*Activity*
When a line below holds the string "INBOUND", show that line.

*Data in this exercise*
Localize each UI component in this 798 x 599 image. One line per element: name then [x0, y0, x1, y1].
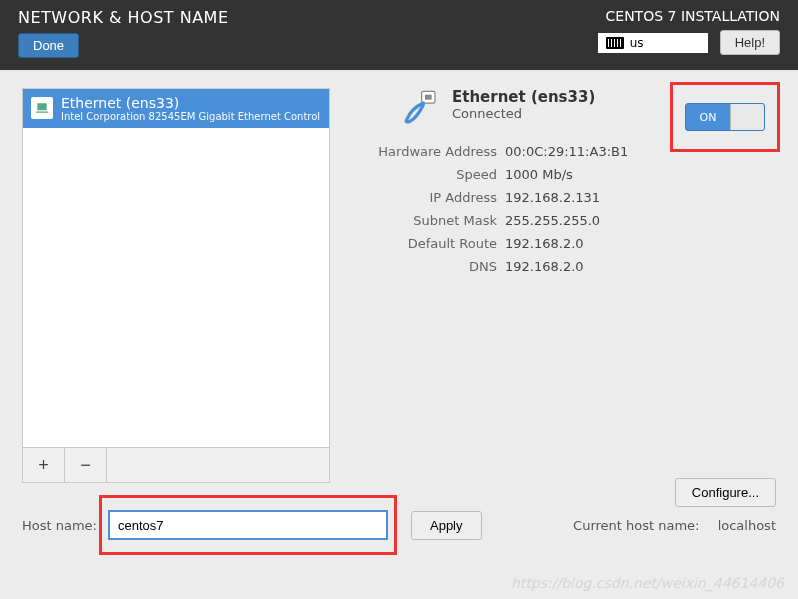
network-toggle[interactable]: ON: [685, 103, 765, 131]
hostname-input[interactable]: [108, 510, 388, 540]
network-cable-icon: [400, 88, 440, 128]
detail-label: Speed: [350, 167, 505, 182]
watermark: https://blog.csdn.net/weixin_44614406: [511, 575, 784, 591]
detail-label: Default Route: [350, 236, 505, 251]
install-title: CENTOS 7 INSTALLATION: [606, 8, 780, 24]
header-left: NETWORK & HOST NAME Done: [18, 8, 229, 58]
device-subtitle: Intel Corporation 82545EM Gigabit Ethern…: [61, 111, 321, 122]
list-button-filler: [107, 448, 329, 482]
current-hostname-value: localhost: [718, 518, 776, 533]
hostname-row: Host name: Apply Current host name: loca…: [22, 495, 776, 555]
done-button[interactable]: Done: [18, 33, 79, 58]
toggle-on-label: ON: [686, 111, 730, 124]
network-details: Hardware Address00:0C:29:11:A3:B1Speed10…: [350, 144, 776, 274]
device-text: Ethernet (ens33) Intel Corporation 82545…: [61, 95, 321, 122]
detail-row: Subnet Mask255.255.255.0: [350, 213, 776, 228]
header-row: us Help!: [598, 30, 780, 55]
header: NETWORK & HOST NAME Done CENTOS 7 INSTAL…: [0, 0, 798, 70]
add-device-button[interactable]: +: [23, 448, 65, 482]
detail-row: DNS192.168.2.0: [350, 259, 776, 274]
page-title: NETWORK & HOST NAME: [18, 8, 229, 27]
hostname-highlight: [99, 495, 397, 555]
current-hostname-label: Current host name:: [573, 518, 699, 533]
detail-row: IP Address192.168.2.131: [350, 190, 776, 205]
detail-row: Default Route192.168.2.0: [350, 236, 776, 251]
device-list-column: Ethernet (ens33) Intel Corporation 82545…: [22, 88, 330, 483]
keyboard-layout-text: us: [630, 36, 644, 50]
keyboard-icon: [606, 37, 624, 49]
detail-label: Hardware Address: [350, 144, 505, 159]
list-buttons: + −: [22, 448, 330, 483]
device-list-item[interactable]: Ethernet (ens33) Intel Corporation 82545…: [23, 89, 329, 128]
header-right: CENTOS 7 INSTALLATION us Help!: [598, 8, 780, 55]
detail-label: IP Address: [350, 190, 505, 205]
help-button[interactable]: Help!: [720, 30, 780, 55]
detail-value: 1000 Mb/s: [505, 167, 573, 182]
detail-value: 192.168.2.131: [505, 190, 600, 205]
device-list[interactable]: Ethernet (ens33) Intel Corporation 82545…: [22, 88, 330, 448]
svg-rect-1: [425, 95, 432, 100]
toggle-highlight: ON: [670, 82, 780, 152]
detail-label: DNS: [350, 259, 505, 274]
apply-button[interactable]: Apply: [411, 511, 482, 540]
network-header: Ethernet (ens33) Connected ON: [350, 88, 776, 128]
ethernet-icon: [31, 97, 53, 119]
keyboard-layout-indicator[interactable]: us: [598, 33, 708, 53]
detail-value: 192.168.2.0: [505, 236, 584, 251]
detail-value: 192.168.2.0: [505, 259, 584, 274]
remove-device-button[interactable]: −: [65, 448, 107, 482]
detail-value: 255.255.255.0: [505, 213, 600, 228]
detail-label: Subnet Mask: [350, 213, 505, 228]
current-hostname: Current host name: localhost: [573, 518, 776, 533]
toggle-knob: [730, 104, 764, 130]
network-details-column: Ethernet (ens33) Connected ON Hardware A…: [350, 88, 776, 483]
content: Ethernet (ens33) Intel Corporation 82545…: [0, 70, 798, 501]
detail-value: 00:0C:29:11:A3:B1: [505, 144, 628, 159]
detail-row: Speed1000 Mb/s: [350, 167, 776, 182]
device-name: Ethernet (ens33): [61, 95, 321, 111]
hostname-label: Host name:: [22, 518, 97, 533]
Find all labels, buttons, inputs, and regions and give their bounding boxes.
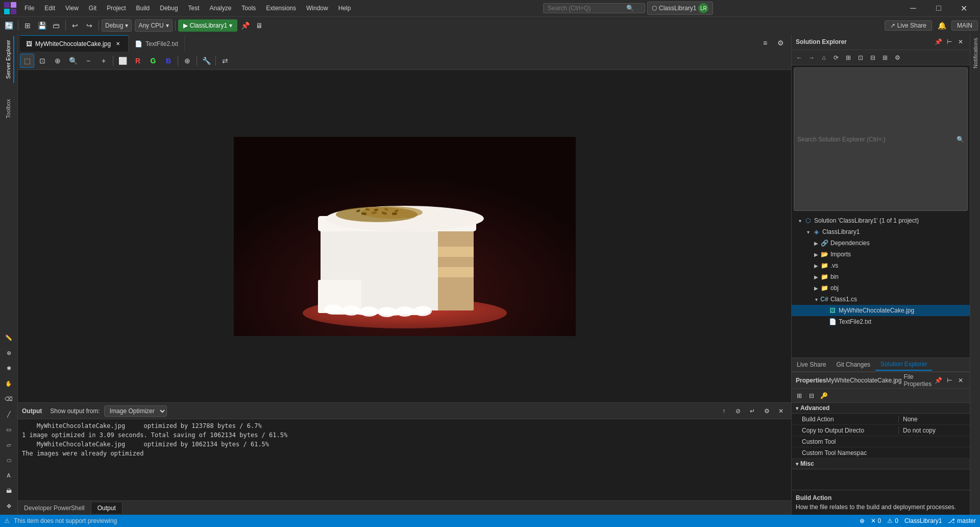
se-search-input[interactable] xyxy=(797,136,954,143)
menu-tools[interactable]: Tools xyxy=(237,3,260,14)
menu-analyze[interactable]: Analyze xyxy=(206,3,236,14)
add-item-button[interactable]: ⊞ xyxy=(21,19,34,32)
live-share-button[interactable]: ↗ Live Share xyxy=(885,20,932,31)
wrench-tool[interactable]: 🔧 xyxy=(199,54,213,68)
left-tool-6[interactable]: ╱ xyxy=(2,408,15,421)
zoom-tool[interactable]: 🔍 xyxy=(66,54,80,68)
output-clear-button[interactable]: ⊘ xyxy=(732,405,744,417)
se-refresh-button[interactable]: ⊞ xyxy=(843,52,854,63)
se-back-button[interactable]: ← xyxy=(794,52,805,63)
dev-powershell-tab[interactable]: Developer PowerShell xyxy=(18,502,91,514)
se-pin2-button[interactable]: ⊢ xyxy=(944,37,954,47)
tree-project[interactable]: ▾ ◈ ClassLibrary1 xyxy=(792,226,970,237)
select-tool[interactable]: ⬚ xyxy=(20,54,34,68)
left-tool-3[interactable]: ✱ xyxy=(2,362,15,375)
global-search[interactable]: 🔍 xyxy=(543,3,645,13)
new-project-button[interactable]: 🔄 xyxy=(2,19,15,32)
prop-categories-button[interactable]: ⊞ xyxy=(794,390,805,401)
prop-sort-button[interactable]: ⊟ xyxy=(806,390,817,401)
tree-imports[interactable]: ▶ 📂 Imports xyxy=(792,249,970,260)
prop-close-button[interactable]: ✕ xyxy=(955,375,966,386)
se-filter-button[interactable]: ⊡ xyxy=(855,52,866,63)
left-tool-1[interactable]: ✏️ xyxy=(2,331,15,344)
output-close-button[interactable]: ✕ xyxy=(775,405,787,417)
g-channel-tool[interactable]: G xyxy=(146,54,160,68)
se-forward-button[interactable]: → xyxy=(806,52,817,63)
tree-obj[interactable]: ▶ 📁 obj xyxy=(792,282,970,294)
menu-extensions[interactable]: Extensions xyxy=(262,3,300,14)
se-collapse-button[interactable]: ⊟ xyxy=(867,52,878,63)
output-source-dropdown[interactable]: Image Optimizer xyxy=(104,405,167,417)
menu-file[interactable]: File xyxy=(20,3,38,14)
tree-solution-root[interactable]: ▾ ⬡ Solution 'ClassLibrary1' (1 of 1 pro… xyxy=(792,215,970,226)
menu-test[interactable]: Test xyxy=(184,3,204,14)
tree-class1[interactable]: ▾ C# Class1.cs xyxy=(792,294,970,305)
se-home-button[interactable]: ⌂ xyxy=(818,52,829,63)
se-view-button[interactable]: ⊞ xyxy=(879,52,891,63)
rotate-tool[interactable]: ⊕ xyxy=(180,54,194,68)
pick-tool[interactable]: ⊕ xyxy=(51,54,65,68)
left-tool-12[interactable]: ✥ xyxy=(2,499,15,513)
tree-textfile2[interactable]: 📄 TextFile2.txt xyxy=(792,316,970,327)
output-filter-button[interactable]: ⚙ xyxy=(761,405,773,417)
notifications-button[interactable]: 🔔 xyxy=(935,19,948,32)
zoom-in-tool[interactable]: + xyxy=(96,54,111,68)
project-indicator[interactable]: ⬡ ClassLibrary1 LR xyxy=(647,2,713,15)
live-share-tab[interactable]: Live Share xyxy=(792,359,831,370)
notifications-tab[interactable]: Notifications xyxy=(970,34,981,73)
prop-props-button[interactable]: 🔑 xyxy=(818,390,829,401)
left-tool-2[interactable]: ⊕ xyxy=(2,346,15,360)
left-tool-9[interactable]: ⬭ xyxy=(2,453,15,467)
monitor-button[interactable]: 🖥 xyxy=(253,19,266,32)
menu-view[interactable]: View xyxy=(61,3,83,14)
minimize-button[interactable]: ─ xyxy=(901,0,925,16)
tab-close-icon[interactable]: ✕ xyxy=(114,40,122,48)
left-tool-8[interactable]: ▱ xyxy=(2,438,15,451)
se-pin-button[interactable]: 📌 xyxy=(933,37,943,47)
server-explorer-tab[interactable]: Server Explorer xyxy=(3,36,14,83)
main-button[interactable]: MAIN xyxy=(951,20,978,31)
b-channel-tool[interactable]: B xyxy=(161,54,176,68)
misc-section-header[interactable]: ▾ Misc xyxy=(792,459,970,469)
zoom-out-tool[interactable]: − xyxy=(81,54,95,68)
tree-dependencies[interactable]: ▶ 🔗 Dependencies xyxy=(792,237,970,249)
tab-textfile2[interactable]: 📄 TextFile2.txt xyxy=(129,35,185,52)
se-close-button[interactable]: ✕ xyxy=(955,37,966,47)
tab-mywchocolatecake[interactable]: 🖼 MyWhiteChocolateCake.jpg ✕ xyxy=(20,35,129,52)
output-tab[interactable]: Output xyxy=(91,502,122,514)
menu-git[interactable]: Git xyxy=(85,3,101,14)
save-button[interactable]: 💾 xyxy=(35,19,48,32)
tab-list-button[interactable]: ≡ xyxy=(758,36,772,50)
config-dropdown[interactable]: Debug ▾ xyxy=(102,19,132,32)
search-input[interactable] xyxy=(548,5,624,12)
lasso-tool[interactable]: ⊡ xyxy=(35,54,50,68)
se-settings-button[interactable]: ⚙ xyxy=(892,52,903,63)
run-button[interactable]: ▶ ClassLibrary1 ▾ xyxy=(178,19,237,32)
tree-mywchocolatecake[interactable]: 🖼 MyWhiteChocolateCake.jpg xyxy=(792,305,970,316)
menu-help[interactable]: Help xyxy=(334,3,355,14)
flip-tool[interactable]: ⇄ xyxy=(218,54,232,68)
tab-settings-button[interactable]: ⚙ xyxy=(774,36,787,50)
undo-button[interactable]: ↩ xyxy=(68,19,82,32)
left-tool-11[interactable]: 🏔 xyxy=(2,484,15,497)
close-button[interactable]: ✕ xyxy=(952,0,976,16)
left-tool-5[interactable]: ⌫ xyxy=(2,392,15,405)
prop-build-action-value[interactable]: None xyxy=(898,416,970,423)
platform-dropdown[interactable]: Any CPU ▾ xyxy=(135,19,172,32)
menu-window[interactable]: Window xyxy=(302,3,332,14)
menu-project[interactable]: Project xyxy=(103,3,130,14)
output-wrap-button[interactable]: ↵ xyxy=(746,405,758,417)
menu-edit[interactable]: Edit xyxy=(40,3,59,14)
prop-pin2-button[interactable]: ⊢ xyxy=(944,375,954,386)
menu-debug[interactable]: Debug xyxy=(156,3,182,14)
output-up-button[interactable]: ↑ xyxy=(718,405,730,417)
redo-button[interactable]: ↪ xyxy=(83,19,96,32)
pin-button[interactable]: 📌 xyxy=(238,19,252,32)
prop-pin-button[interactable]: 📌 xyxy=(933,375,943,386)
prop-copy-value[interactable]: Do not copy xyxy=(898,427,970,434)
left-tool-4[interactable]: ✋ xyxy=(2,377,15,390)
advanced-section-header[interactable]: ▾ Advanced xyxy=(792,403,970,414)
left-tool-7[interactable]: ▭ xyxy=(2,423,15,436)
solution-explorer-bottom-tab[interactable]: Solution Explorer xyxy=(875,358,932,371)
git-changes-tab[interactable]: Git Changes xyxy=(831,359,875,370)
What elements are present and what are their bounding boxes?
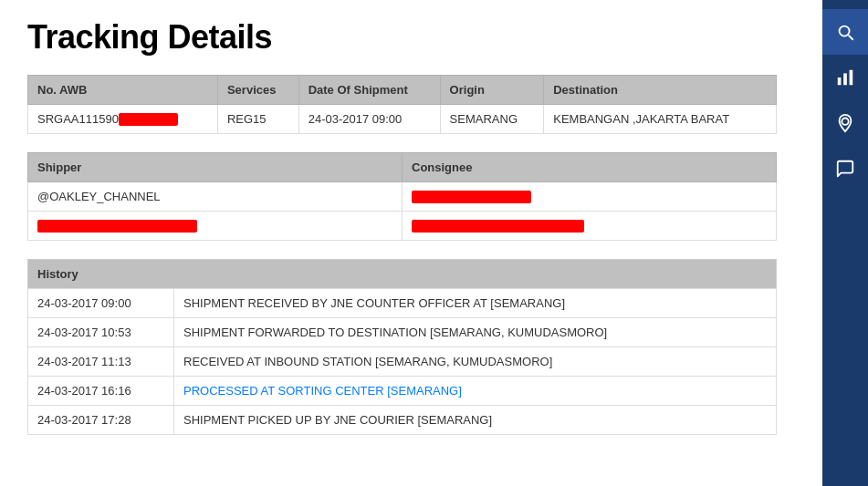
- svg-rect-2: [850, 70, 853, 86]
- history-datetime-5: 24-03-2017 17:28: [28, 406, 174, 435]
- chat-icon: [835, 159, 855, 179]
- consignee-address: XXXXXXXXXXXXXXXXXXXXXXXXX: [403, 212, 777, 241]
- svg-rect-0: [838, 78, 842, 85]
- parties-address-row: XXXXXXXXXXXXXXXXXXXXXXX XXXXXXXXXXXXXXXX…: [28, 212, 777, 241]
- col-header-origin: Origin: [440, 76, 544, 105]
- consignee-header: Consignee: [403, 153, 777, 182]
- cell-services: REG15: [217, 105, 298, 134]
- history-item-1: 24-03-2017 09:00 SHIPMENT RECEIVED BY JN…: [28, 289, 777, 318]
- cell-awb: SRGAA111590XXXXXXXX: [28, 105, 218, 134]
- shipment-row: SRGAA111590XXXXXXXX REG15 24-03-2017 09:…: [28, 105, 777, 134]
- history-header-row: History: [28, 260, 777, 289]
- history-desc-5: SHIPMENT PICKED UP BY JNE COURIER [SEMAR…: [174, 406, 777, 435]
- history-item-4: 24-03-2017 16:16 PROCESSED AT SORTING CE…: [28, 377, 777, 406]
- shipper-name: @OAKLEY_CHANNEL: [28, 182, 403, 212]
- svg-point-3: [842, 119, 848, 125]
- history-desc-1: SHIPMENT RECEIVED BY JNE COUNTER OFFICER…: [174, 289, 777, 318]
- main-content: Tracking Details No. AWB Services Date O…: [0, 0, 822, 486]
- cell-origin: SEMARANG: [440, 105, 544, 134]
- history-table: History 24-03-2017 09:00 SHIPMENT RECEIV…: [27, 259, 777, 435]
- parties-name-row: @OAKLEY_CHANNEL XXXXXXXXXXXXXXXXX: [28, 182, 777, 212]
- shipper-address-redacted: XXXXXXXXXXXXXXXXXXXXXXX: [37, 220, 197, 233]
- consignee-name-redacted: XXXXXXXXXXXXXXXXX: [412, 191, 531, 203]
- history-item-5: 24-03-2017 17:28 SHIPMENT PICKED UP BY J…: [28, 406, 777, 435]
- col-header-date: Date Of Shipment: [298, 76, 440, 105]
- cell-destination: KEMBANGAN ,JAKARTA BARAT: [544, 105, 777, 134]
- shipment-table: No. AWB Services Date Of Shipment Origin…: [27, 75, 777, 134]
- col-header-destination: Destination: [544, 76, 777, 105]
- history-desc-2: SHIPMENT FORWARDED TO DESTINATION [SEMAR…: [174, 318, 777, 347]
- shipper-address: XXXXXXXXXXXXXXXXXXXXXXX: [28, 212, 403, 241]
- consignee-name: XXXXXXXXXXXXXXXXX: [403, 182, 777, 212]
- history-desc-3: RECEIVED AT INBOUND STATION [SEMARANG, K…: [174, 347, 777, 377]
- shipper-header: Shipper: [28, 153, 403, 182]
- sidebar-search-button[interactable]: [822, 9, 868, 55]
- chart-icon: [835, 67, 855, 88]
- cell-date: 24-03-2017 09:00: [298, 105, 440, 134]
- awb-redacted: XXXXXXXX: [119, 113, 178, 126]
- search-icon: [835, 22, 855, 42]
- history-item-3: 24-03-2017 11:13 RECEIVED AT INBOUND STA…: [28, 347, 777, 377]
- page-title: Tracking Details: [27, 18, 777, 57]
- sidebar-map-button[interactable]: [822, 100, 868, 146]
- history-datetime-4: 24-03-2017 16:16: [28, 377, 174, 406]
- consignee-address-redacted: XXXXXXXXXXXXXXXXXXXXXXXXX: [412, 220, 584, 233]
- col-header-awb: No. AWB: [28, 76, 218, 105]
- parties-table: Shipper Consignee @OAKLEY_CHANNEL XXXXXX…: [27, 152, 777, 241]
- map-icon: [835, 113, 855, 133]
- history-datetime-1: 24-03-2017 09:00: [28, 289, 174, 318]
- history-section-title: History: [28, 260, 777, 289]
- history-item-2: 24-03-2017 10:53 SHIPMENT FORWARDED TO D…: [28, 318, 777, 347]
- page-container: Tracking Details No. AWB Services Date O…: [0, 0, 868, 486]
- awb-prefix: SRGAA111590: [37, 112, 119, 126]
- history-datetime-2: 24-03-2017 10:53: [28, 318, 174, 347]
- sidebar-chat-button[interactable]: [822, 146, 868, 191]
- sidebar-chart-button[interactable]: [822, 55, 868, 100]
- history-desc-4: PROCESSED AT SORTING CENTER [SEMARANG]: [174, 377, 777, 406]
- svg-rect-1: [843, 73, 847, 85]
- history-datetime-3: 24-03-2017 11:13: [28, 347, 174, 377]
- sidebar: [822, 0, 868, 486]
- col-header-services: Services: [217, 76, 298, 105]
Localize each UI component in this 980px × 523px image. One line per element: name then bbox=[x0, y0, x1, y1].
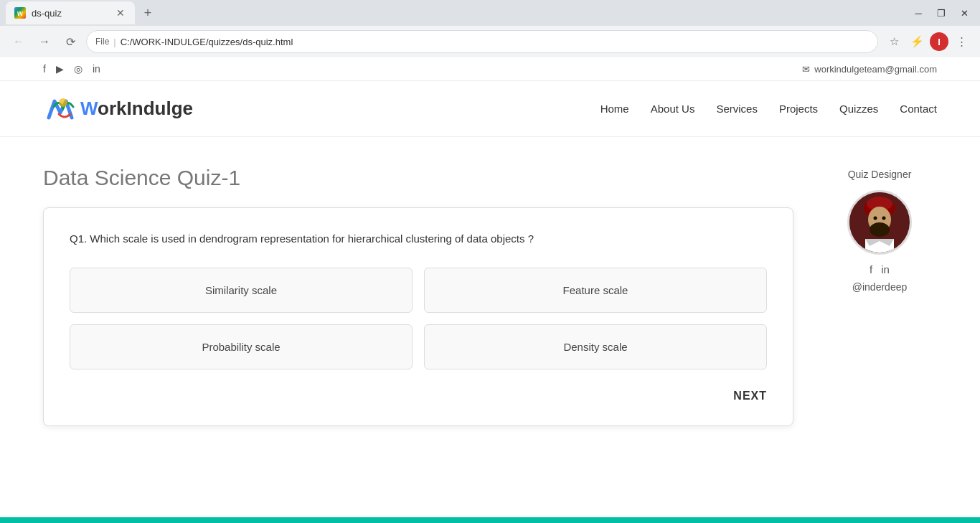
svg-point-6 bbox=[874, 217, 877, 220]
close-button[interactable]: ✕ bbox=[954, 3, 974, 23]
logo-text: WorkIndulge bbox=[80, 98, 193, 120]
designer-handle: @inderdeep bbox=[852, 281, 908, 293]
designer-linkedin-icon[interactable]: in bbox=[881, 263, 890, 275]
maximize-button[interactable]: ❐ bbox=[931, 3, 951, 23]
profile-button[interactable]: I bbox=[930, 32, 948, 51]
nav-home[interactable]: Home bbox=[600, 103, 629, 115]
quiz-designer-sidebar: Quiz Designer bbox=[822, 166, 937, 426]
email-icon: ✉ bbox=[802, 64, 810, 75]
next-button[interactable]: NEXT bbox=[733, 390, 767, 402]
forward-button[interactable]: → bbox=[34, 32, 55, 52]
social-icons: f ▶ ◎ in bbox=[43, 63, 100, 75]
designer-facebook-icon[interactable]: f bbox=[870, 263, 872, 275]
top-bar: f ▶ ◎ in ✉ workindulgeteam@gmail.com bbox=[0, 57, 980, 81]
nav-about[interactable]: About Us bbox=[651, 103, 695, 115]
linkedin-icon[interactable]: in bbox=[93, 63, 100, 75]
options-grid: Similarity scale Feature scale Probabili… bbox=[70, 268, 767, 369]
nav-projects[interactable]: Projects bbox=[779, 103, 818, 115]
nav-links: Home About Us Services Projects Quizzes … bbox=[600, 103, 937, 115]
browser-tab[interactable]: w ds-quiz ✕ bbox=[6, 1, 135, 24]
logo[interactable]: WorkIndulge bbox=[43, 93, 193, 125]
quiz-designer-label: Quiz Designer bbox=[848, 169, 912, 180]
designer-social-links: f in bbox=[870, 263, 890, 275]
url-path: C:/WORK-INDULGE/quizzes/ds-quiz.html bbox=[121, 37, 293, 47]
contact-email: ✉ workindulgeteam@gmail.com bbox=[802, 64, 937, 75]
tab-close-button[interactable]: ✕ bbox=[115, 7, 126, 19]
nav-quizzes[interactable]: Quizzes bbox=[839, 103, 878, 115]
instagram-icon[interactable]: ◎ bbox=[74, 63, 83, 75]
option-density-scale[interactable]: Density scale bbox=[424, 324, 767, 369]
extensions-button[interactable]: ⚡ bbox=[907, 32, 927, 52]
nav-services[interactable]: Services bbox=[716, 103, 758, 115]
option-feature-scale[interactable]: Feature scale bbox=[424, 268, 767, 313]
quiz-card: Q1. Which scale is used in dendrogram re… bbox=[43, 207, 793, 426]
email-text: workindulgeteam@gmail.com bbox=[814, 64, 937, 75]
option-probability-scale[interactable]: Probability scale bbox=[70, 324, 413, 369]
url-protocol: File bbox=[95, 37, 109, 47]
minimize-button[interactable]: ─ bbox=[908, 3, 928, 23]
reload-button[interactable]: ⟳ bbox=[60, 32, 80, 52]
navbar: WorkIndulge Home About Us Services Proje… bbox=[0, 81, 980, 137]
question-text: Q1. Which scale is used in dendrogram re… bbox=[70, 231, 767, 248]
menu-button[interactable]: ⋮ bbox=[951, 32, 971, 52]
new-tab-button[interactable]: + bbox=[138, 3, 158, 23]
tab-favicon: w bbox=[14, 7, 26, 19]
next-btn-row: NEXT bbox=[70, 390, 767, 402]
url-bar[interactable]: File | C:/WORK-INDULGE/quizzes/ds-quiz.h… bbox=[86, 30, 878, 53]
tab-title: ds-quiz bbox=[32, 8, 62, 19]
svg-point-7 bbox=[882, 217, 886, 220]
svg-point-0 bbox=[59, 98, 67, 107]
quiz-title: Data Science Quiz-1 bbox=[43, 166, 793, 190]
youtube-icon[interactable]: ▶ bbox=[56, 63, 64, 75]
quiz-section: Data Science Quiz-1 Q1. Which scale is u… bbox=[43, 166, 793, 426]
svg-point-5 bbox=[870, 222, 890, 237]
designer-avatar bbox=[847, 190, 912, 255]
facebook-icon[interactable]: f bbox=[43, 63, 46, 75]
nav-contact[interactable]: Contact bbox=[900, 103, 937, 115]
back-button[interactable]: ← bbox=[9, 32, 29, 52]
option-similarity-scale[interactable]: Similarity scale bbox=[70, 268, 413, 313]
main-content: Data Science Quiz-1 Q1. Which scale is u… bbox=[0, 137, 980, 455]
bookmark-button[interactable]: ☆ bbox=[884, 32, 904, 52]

*Response for this exercise*
- history-desc-3: RECEIVED AT INBOUND STATION [SEMARANG, K…: [174, 347, 777, 377]
- history-item-3: 24-03-2017 11:13 RECEIVED AT INBOUND STA…: [28, 347, 777, 377]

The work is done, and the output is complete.